• **Material provided**
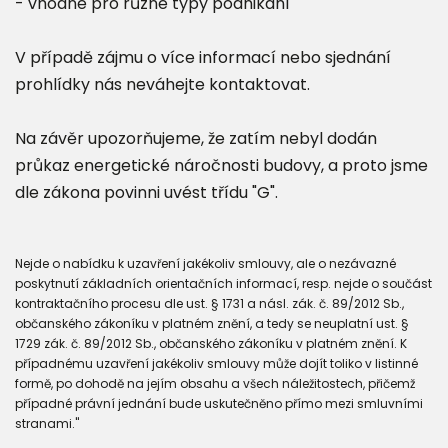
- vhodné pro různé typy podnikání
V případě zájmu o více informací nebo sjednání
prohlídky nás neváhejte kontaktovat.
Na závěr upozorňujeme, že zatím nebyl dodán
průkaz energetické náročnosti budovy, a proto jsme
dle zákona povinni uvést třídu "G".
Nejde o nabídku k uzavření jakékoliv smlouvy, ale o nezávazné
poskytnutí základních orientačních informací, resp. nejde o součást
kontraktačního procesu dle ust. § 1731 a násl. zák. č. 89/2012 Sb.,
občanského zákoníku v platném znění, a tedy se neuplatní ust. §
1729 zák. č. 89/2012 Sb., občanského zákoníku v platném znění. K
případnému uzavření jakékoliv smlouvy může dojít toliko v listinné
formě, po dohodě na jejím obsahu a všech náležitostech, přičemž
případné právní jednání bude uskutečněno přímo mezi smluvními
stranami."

==

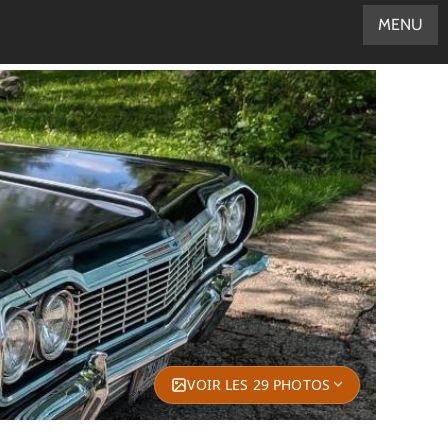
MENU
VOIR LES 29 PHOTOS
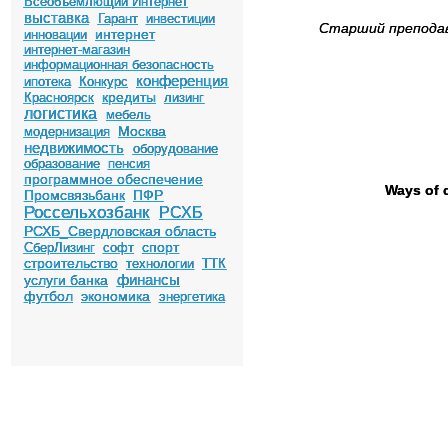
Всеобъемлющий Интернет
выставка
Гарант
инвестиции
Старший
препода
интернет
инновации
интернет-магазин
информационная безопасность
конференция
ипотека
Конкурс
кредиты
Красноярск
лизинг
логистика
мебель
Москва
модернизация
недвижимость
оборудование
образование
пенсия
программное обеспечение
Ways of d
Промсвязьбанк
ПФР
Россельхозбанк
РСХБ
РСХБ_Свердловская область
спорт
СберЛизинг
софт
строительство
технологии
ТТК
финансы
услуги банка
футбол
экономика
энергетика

--

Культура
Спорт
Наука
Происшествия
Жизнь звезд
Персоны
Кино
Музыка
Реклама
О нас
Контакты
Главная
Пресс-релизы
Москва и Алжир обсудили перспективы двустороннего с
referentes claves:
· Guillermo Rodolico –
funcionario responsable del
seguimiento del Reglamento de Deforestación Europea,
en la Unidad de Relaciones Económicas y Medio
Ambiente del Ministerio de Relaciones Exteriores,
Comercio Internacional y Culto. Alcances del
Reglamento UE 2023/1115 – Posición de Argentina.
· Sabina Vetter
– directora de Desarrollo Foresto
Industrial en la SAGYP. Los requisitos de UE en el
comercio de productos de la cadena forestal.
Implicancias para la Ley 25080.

• **Requirement**
Report all lines of the data above that include the string "jakékoliv".

• **Task answer**
Nejde o nabídku k uzavření jakékoliv smlouvy, ale o nezávazné
případnému uzavření jakékoliv smlouvy může dojít toliko v listinné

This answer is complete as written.